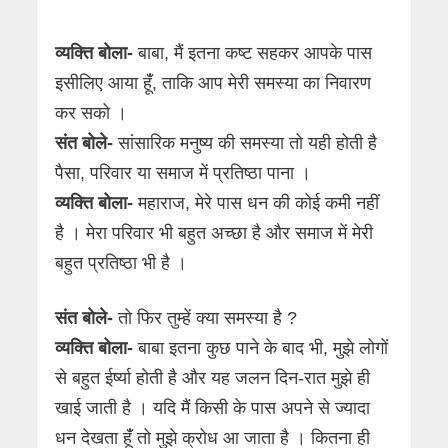
व्यक्ति बोला-
बाबा, मैं इतना कष्ट सहकर आपके पास
इसीलिए आया हूंँ, ताकि आप मेरी समस्या का निवारण
कर सको ।
संत बोले-
सांसारिक मनुष्य की समस्या तो यही होती है
पैसा, परिवार या समाज में प्रतिष्ठा पाना ।
व्यक्ति बोला-
महाराज, मेरे पास धन की कोई कमी नहीं
है । मेरा परिवार भी बहुत अच्छा है और समाज में मेरी
बहुत प्रतिष्ठा भी है ।
संत बोले-
तो फिर तुम्हें क्या समस्या है ?
व्यक्ति बोला-
बाबा इतना कुछ पाने के बाद भी, मुझे लोगों
से बहुत ईर्ष्या होती है और यह जलन दिन-रात मुझे ही
खाई जाती है । यदि मैं किसी के पास अपने से ज्यादा
धन देखता हूंँ तो मुझे क्रोध आ जाता है । कितना ही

__TASK DESCRIPTION__
Reproduce, character for character, only the lines of the preceding data that start at the line with "बाबा, मैं इतना कष्ट सहकर आपके पास" and end at the line with "तो फिर तुम्हें क्या समस्या है ?", both included.

__RESPONSE BOX__
बाबा, मैं इतना कष्ट सहकर आपके पास
इसीलिए आया हूंँ, ताकि आप मेरी समस्या का निवारण
कर सको ।
संत बोले-
सांसारिक मनुष्य की समस्या तो यही होती है
पैसा, परिवार या समाज में प्रतिष्ठा पाना ।
व्यक्ति बोला-
महाराज, मेरे पास धन की कोई कमी नहीं
है । मेरा परिवार भी बहुत अच्छा है और समाज में मेरी
बहुत प्रतिष्ठा भी है ।
संत बोले-
तो फिर तुम्हें क्या समस्या है ?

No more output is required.